505-Advance Preparation is Essential to Minimize U.S. Taxes for EB-5 Immigrant Investors

While the EB-5 program offers a way to achieve resident status in the United States more rapidly than other immigration options, one downside is the taxes that investors become subject to. Relevant taxes include both income tax and transfer tax. It is important for investors to be aware of what these taxes entail prior to beginning the EB-5 program so they can take appropriate steps to reduce the amount of taxes they will need to pay.

Income Tax for U.S. Permanent Residents
In most cases, a U.S. permanent resident, i.e., someone who has obtained their “green card,” must pay income taxes like any U.S. citizen. Not only do they have to pay this on income received from within the United States, but taxes can also be assessed on income received from other countries (unless there is a tax treaty in place that prohibits this). In contrast, most other countries only assess taxes on income obtained within the country’s borders.

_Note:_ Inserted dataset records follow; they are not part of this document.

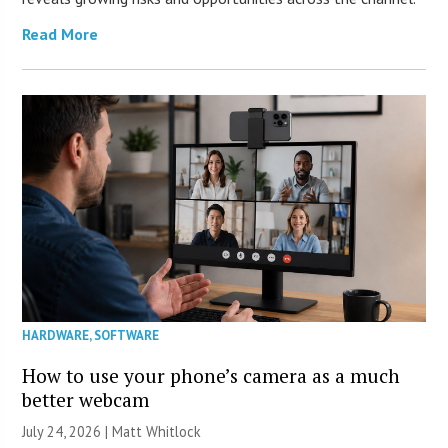
Read More
HARDWARE
,
SOFTWARE
How to use your phone’s camera as a much
better webcam
July 24, 2026 |
Matt Whitlock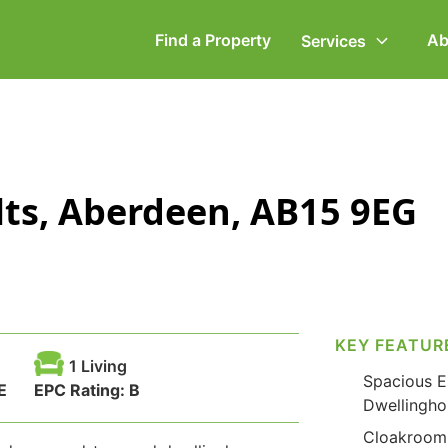
Find a Property
Ab
Services
ommercial Property
Employment Law
lts, Aberdeen, AB15 9EG
ompany Secretarial
Powers of Attorney
vorce, Separation &
Wills & Executries
amily Law
KEY FEATUR
1 Living
Spacious E
E
EPC Rating:
B
Dwellingho
Cloakroom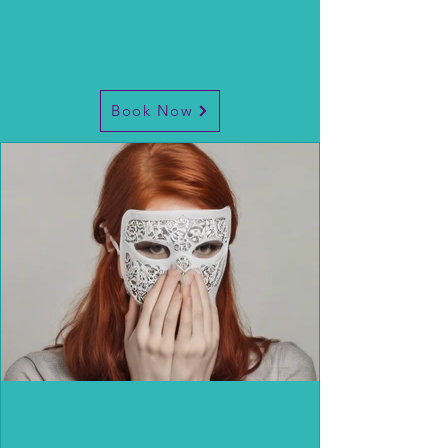
Book Now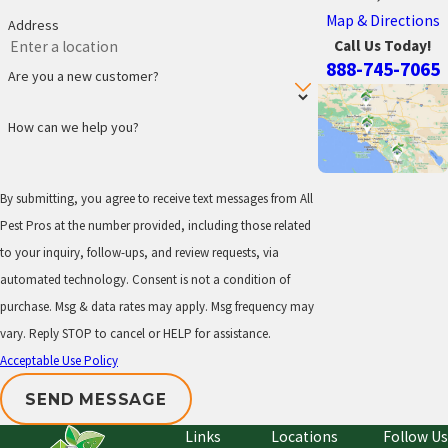
Map & Directions
Address
Call Us Today!
888-745-7065
Are you a new customer?
How can we help you?
By submitting, you agree to receive text messages from All
Pest Pros at the number provided, including those related
to your inquiry, follow-ups, and review requests, via
automated technology. Consent is not a condition of
purchase. Msg & data rates may apply. Msg frequency may
vary. Reply STOP to cancel or HELP for assistance.
Acceptable Use Policy
SEND MESSAGE
Links
Locations
Follow Us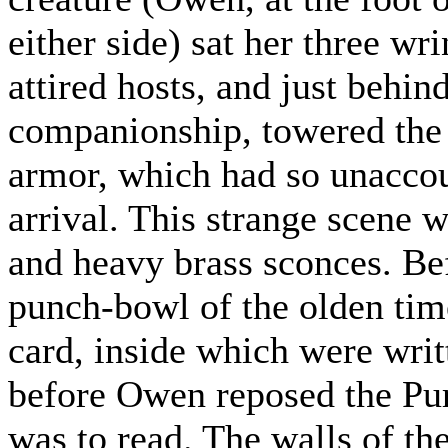
either side) sat her three wr
attired hosts, and just behind
companionship, towered the 
armor, which had so unaccou
arrival. This strange scene 
and heavy brass sconces. Be
punch-bowl of the olden time
card, inside which were wri
before Owen reposed the Pu
was to read. The walls of t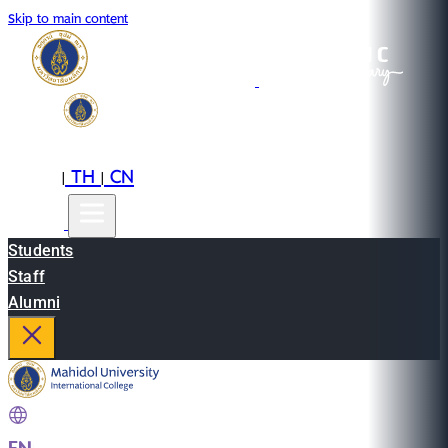
Skip to main content
EN
TH
CN
|
|
Students
Staff
Alumni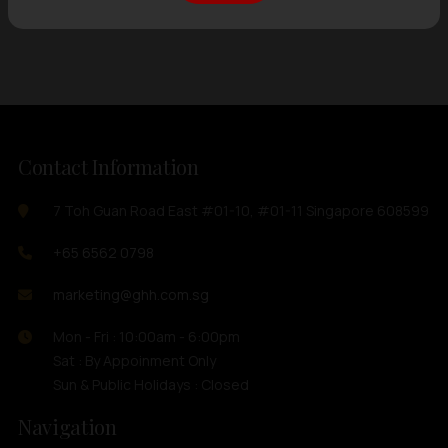
Showing
12 items
out of 0 items
Contact Information
7 Toh Guan Road East #01-10, #01-11 Singapore 608599
+65 6562 0798
marketing@ghh.com.sg
Mon - Fri : 10:00am - 6:00pm
Sat : By Appoinment Only
Sun & Public Holidays : Closed
Navigation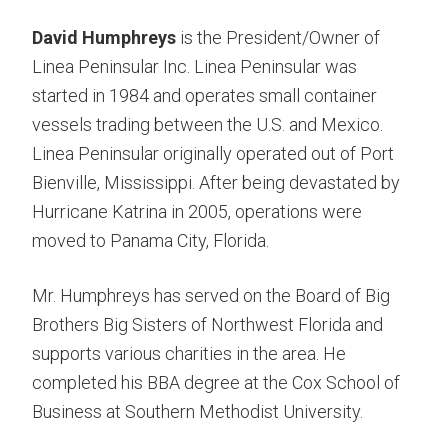
David Humphreys
is the President/Owner of
Linea Peninsular Inc. Linea Peninsular was
started in 1984 and operates small container
vessels trading between the U.S. and Mexico.
Linea Peninsular originally operated out of Port
Bienville, Mississippi. After being devastated by
Hurricane Katrina in 2005, operations were
moved to Panama City, Florida.
Mr. Humphreys has served on the Board of Big
Brothers Big Sisters of Northwest Florida and
supports various charities in the area. He
completed his BBA degree at the Cox School of
Business at Southern Methodist University.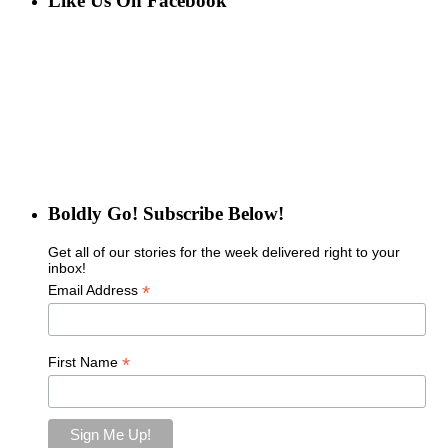
Like Us On Facebook
Boldly Go! Subscribe Below!
Get all of our stories for the week delivered right to your
inbox!
*
Email Address
*
First Name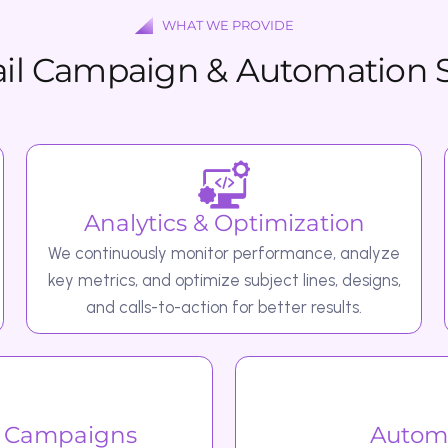
Analytics & Optimization
Emai
We continuously monitor performance, analyze
Our team
key metrics, and optimize subject lines, designs,
with com
and calls-to-action for better results.
mpaigns
Automated Em
ly
We set up automation flows such 
es relevant content
subscribers. Abandoned cart reminders t
engagement campaigns to b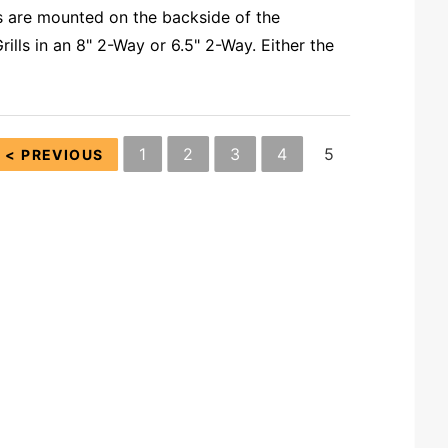
s are mounted on the backside of the
ls in an 8" 2-Way or 6.5" 2-Way. Either the
1
2
3
4
5
< PREVIOUS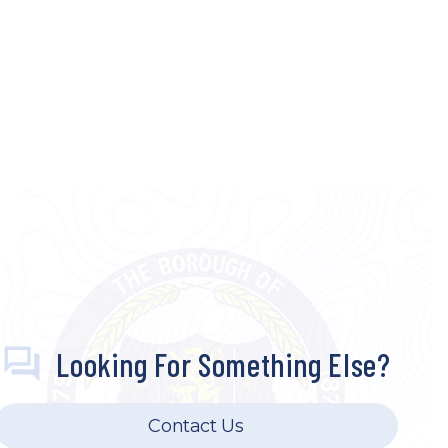
Looking For Something Else?
Contact Us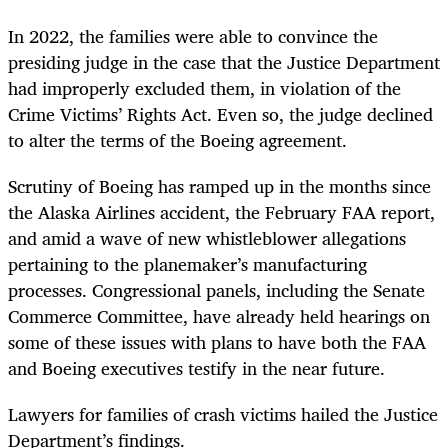
In 2022, the families were able to convince the
presiding judge in the case that the Justice Department
had improperly excluded them, in violation of the
Crime Victims’ Rights Act. Even so, the judge declined
to alter the terms of the Boeing agreement.
Scrutiny of Boeing has ramped up in the months since
the Alaska Airlines accident, the February FAA report,
and amid a wave of new whistleblower allegations
pertaining to the planemaker’s manufacturing
processes. Congressional panels, including the Senate
Commerce Committee, have already held hearings on
some of these issues with plans to have both the FAA
and Boeing executives testify in the near future.
Lawyers for families of crash victims hailed the Justice
Department’s findings.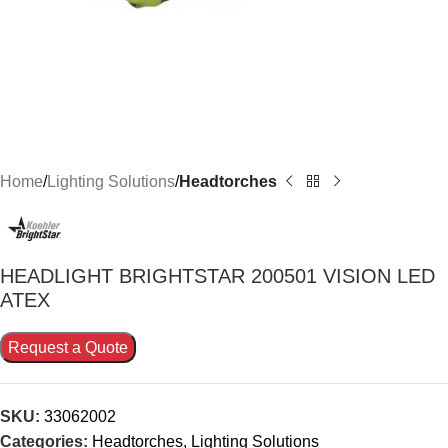
Home
Lighting Solutions
Headtorches
HEADLIGHT BRIGHTSTAR 200501 VISION LED
ATEX
Request a Quote
SKU:
33062002
Categories:
Headtorches
,
Lighting Solutions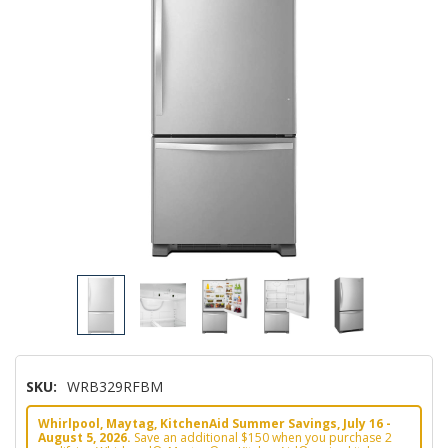
SKU:
WRB329RFBM
Whirlpool, Maytag, KitchenAid Summer Savings, July 16 -
August 5, 2026.
Save an additional $150 when you purchase 2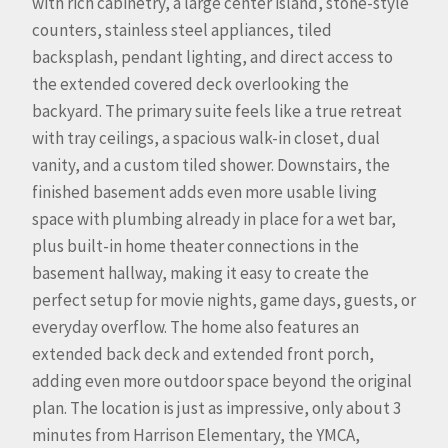
with rich cabinetry, a large center island, stone-style
counters, stainless steel appliances, tiled
backsplash, pendant lighting, and direct access to
the extended covered deck overlooking the
backyard. The primary suite feels like a true retreat
with tray ceilings, a spacious walk-in closet, dual
vanity, and a custom tiled shower. Downstairs, the
finished basement adds even more usable living
space with plumbing already in place for a wet bar,
plus built-in home theater connections in the
basement hallway, making it easy to create the
perfect setup for movie nights, game days, guests, or
everyday overflow. The home also features an
extended back deck and extended front porch,
adding even more outdoor space beyond the original
plan. The location is just as impressive, only about 3
minutes from Harrison Elementary, the YMCA,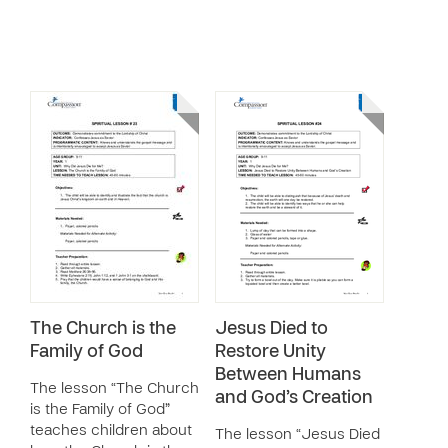
The Church is the
Jesus Died to
Family of God
Restore Unity
Between Humans
The lesson “The Church
and God’s Creation
is the Family of God”
teaches children about
The lesson “Jesus Died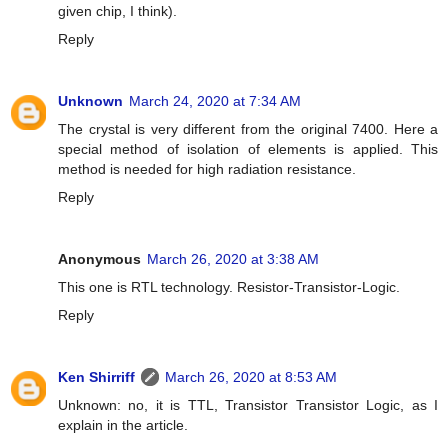
given chip, I think).
Reply
Unknown
March 24, 2020 at 7:34 AM
The crystal is very different from the original 7400. Here a
special method of isolation of elements is applied. This
method is needed for high radiation resistance.
Reply
Anonymous
March 26, 2020 at 3:38 AM
This one is RTL technology. Resistor-Transistor-Logic.
Reply
Ken Shirriff
March 26, 2020 at 8:53 AM
Unknown: no, it is TTL, Transistor Transistor Logic, as I
explain in the article.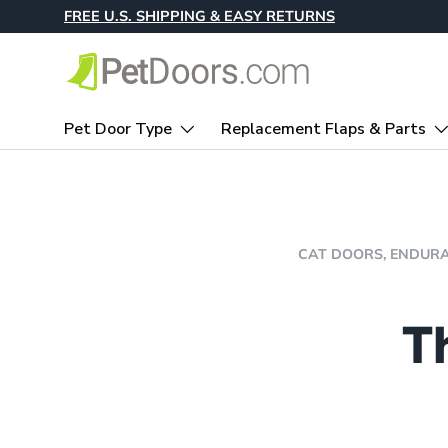
FREE U.S. SHIPPING & EASY RETURNS
Skip to content
Pet Door Type
Replacement Flaps & Parts
CAT DOORS,
ENDURA
T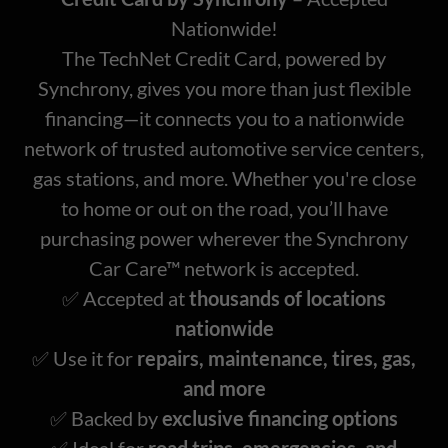
Nationwide!
The TechNet Credit Card, powered by
Synchrony, gives you more than just flexible
financing—it connects
you to a nationwide
network of trusted automotive service centers,
gas stations, and more. Whether you're close
to home or out on the road, you’ll have
purchasing power wherever the Synchrony
Car Care™ network is accepted.
✅ Accepted at
thousands of locations
nationwide
✅ Use it for
repairs, maintenance, tires, gas,
and more
✅ Backed by
exclusive financing options
✅ Ideal for
road trips, emergencies, and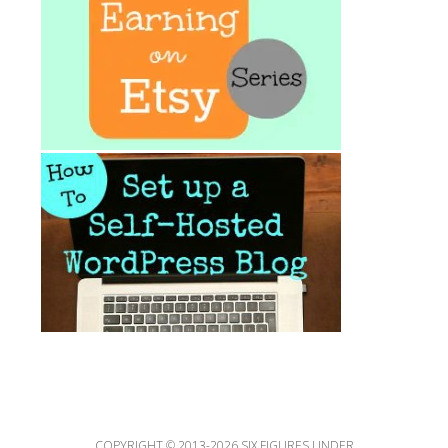
COPYRIGHT © 2013-2026 SIX FIGURES UNDER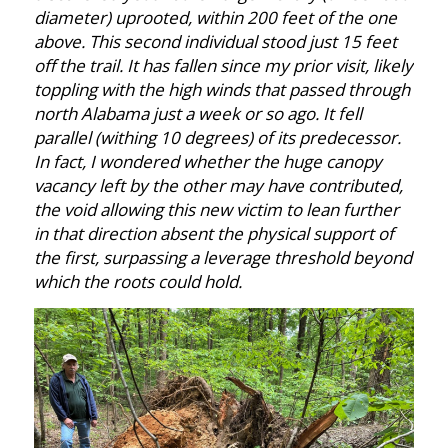
diameter) uprooted, within 200 feet of the one
above. This second individual stood just 15 feet
off the trail. It has fallen since my prior visit, likely
toppling with the high winds that passed through
north Alabama just a week or so ago. It fell
parallel (withing 10 degrees) of its predecessor.
In fact, I wondered whether the huge canopy
vacancy left by the other may have contributed,
the void allowing this new victim to lean further
in that direction absent the physical support of
the first, surpassing a leverage threshold beyond
which the roots could hold.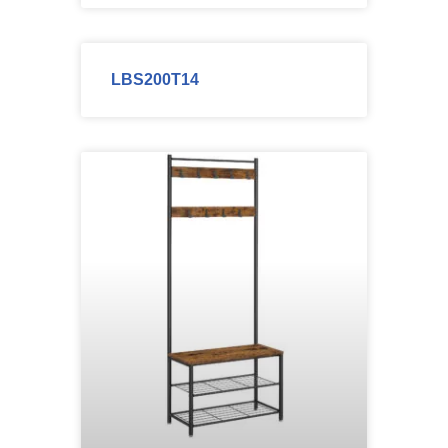
LBS200T14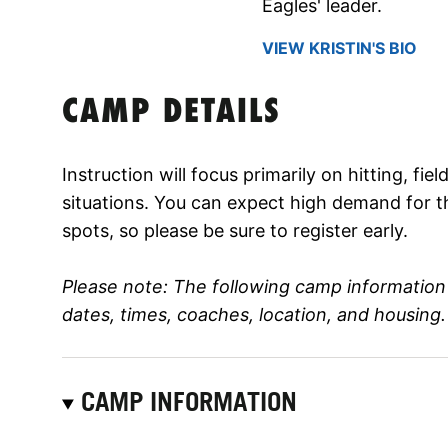
Eagles' leader.
VIEW KRISTIN'S BIO
CAMP DETAILS
Instruction will focus primarily on hitting, fi
situations. You can expect high demand for t
spots, so please be sure to register early.
Please note: The following camp informatio
dates, times, coaches, location, and housing.
CAMP INFORMATION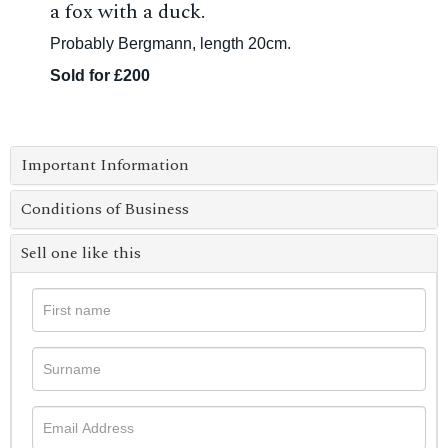
a fox with a duck.
Probably Bergmann, length 20cm.
Sold for £200
Important Information
Conditions of Business
Sell one like this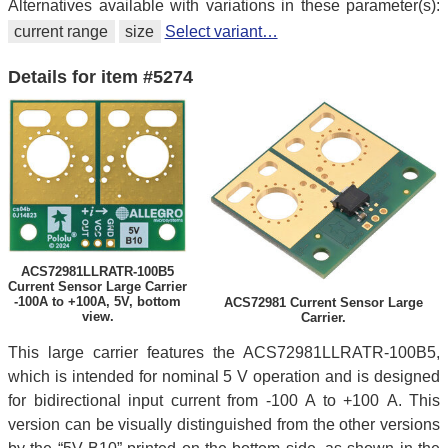
Alternatives available with variations in these parameter(s):
current range
size
Select variant…
Details for item #5274
ACS72981LLRATR-100B5
Current Sensor Large Carrier
-100A to +100A, 5V, bottom
ACS72981 Current Sensor Large
view.
Carrier.
This large carrier features the ACS72981LLRATR-100B5,
which is intended for nominal 5 V operation and is designed
for bidirectional input current from -100 A to +100 A. This
version can be visually distinguished from the other versions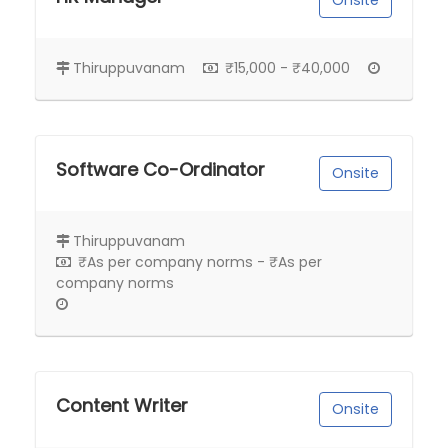
Onsite
Thiruppuvanam
₹15,000 - ₹40,000
Software Co-Ordinator
Onsite
Thiruppuvanam
₹As per company norms - ₹As per
company norms
Content Writer
Onsite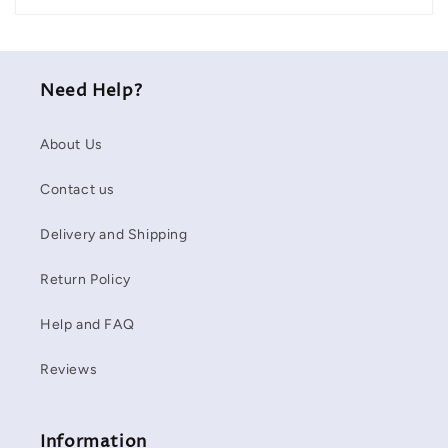
Need Help?
About Us
Contact us
Delivery and Shipping
Return Policy
Help and FAQ
Reviews
Information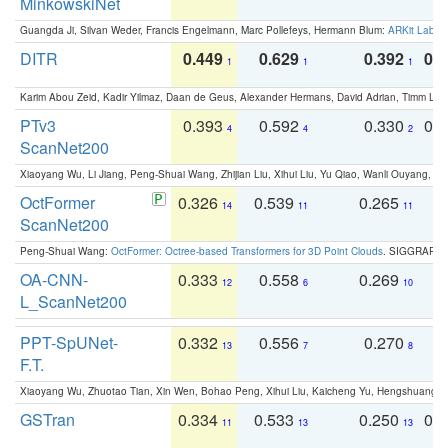
MinkowskiNet
Guangda Ji, Silvan Weder, Francis Engelmann, Marc Pollefeys, Hermann Blum:
ARKit Label
DITR
0.449
0.629
0.392
0.2
1
1
1
Karim Abou Zeid, Kadir Yilmaz, Daan de Geus, Alexander Hermans, David Adrian, Timm Lind
PTv3
0.393
0.592
0.330
0.
4
4
2
ScanNet200
Xiaoyang Wu, Li Jiang, Peng-Shuai Wang, Zhijian Liu, Xihui Liu, Yu Qiao, Wanli Ouyang,
OctFormer
0.326
0.539
0.265
0
14
11
11
ScanNet200
Peng-Shuai Wang:
OctFormer: Octree-based Transformers for 3D Point Clouds
. SIGGRAPH 
OA-CNN-
0.333
0.558
0.269
0
12
6
10
L_ScanNet200
PPT-SpUNet-
0.332
0.556
0.270
0
13
7
8
F.T.
Xiaoyang Wu, Zhuotao Tian, Xin Wen, Bohao Peng, Xihui Liu, Kaicheng Yu, Hengshuang 
GSTran
0.334
0.533
0.250
0.
11
13
13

In addition to income tax on earned income, EB-5 investors who have obtained green cards also have to pay taxes on any gains from worldwide assets. For example, if an investor has a business in his or her country of origin and sells that business after receiving his or her green card, both federal and state capital gain taxes will be assessed on the total amount received in the sale.

If the investor cannot provide evidence of the purchase price of the asset, then taxes are assessed on the entire proceeds from the sale of the asset. The investor is required to provide documentation of what was originally paid for the asset if he or she wishes to deduct that amount from the total gains. Keep in mind that this only applies to assets sold after the green card has been received, but it does apply to all gain obtained outside the United States after a green card has been issued.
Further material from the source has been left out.